After optimizing the SQL, it took 0.27 seconds.
SELECT COUNT(*) FROM dbmail_messageblks use index(physmessage_id_index);
+———-+
| COUNT(*) |
+———-+
| 262796 |
+———-+
1 row in set (0.27 sec)

> SHOW CREATE TABLE dbmail_messageblksG
*************************** 1. row ***************************
Table: dbmail_messageblks
Create Table: CREATE TABLE `dbmail_messageblks` (
`messageblk_idnr` bigint(21) NOT NULL auto_increment,
`physmessage_id` bigint(21) NOT NULL default ‘0’,
`messageblk` longblob NOT NULL,
`blocksize` bigint(21) NOT NULL default ‘0’,
`is_header` tinyint(1) NOT NULL default ‘0’,
PRIMARY KEY (`messageblk_idnr`),
KEY `physmessage_id_index` (`physmessage_id`),
KEY `physmessage_id_is_header_index` (`physmessage_id`,`is_header`),
CONSTRAINT `dbmail_messageblks_ibfk_1` FOREIGN KEY (`physmessage_id`) REFERENCES `dbmail_physmessage` (`id`) ON DELETE CASCADE ON UPDATE CASCADE
) ENGINE=InnoDB AUTO_INCREMENT=602519 DEFAULT CHARSET=utf8

> EXPLAIN SELECT COUNT(*) FROM dbmail_messageblksG
*************************** 1. row ***************************
id: 1
select_type: SIMPLE
table: dbmail_messageblks
type: index
possible_keys: NULL
key: PRIMARY
key_len: 8
ref: NULL
rows: 1930308
Extra: Using index

> EXPLAIN SELECT COUNT(*) FROM dbmail_messageblks use index(physmessage_id_index)G
*************************** 1. row ***************************
id: 1
select_type: SIMPLE
table: dbmail_messageblks
type: index
possible_keys: NULL
key: physmessage_id_index
key_len: 8
ref: NULL
rows: 1930310
Extra: Using index

16 years ago

If your table has a primary key, you can also get the count from
show index from , the cardinality of the key will give you count of the rows in the table.

Author

Peter Zaitsev

16 years ago

SC,

Note these stats are approximate.

Peter

16 years ago

‘@john – pretty clever. I haven’t done any testing to see how close this number stays, or how slow it is to update, but it seems to be a great solution if you just need an approximation. Thanks!

Josh Q

14 years ago

I’ve tried the following metrics on one of our production MySQL servers and found some interesting results related to InnoDB count().

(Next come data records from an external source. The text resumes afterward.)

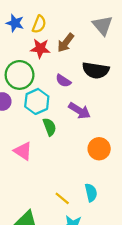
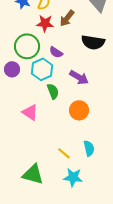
purple semicircle: (63, 81) -> (56, 52), moved
orange circle: (99, 149) -> (79, 110), moved

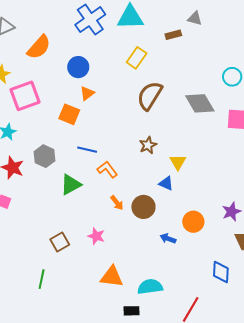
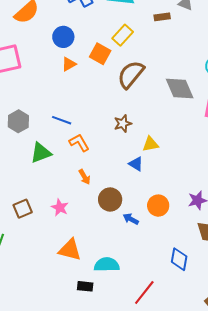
orange square: (69, 114) -> (100, 54), moved
yellow triangle: (178, 162) -> (150, 144), turned 42
brown circle: (143, 207) -> (110, 199), moved

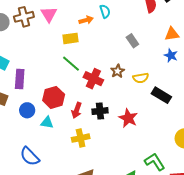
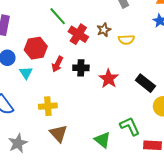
black rectangle: (161, 95) -> (145, 83), moved
cyan triangle: (47, 123) -> (26, 73), turned 40
yellow cross: (81, 138) -> (48, 106), moved

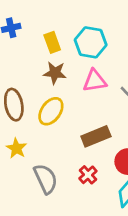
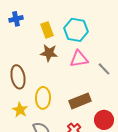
yellow ellipse: (51, 111) -> (43, 98), moved, turned -35

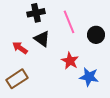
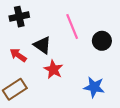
black cross: (36, 13) -> (19, 17), moved
red star: (70, 61) -> (53, 69), moved

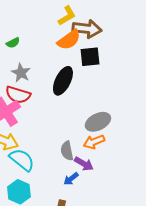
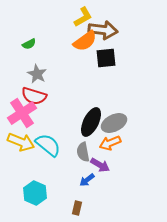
black ellipse: (63, 81) -> (91, 122), moved
cyan semicircle: (22, 160) -> (48, 145), moved

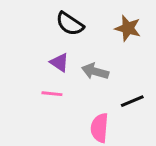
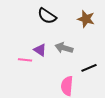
purple triangle: (59, 62) -> (40, 50), moved
pink line: (52, 94) -> (25, 60), moved

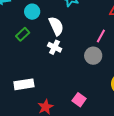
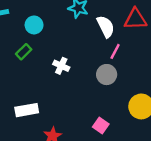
white semicircle: (56, 26) -> (106, 27), moved
pink square: (79, 100) -> (101, 125), moved

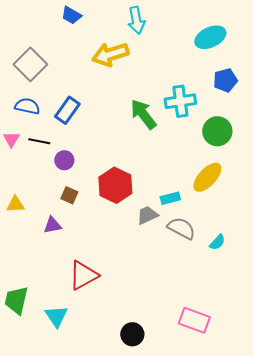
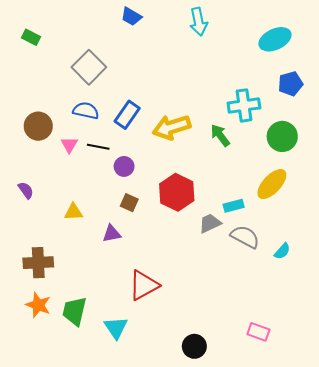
yellow arrow: (110, 54) -> (172, 127), moved
green arrow: (143, 114) -> (220, 135), moved, size x0.7
pink rectangle: (194, 320) -> (258, 332), size x0.7

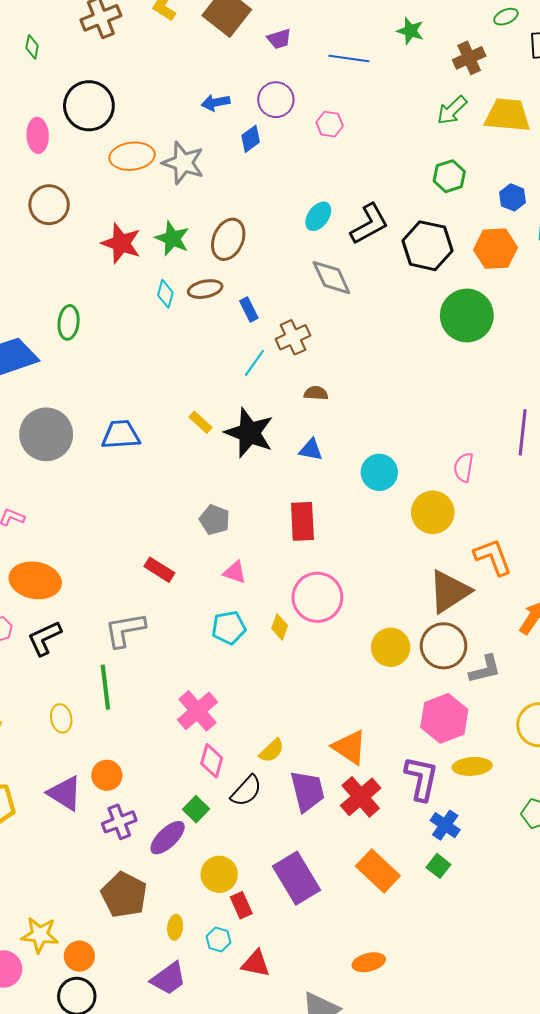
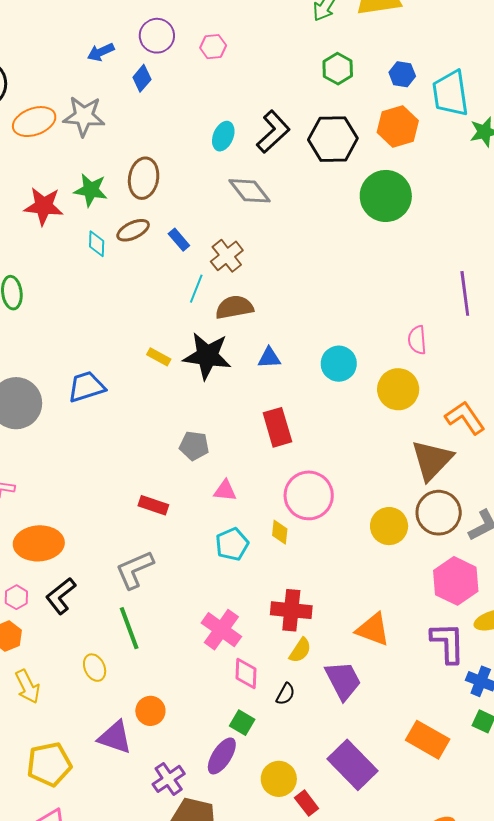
brown semicircle: (316, 393) -> (234, 307), moved, size x1.6
black semicircle: (246, 791) -> (285, 694), size x0.7
red cross: (361, 797) -> (291, 610), moved, turned -30
purple cross: (119, 822) -> (169, 779), moved

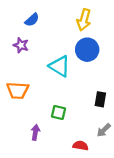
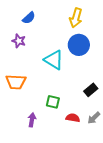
black rectangle: (100, 99) -> (91, 90), turned 40
red semicircle: (81, 146) -> (73, 118), moved

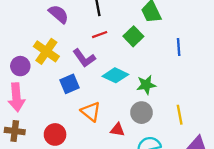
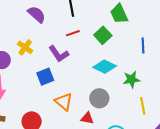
yellow cross: (46, 51) -> (25, 47), size x0.7
cyan diamond: (115, 75) -> (105, 67), moved
green star: (146, 85) -> (131, 79), moved
gray circle: (141, 113) -> (99, 98), moved

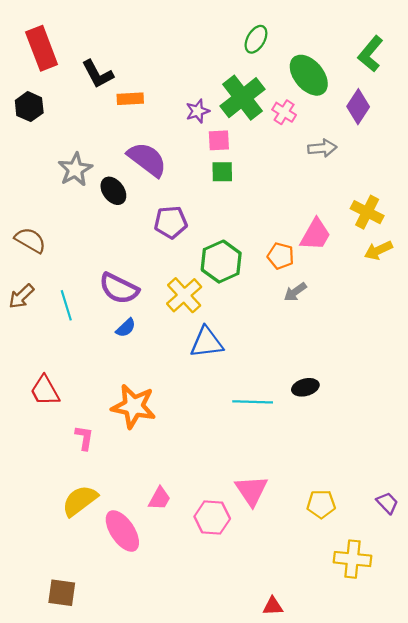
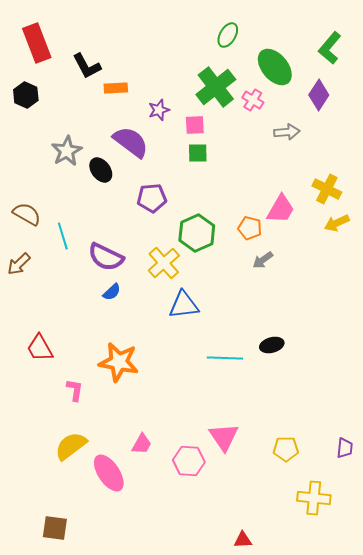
purple star: (198, 111) -> (159, 110), moved
cyan line: (66, 305) -> (63, 236), moved
purple trapezoid: (387, 503) -> (345, 448), turned 50

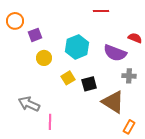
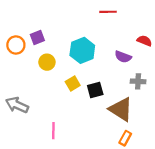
orange circle: (15, 21) -> (16, 45), moved
purple semicircle: (115, 53) -> (123, 57), size x0.7
gray arrow: (29, 104) -> (17, 105), moved
orange rectangle: (129, 127) -> (125, 138), moved

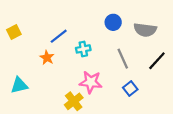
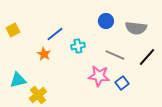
gray line: (123, 59) -> (115, 55), turned -42
pink star: (91, 82) -> (99, 76), moved
yellow cross: (74, 101) -> (38, 95), moved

We’re using XtraDB(InnoDB by Percona) tables (version 5.5.14-rel20.5-log), this is a web-mail system that stores all messages in a table, so it is fairly good sized.

I did a simple count(*) on the messages table:

mysql> select count(*) from messages;
+———-+
| count(*) |
+———-+
| 2849204 |
+———-+
1 row in set (5.82 sec)

I did this a dozen times and it came back at around 6 seconds each time.

Then I counted the primary key:
mysql> select count(id) from messages;
+———–+
| count(id) |
+———–+
| 2849205 |
+———–+
1 row in set (6.05 sec)

Basically the same results, even after a dozen iterations. (this is a production system so the count will increase).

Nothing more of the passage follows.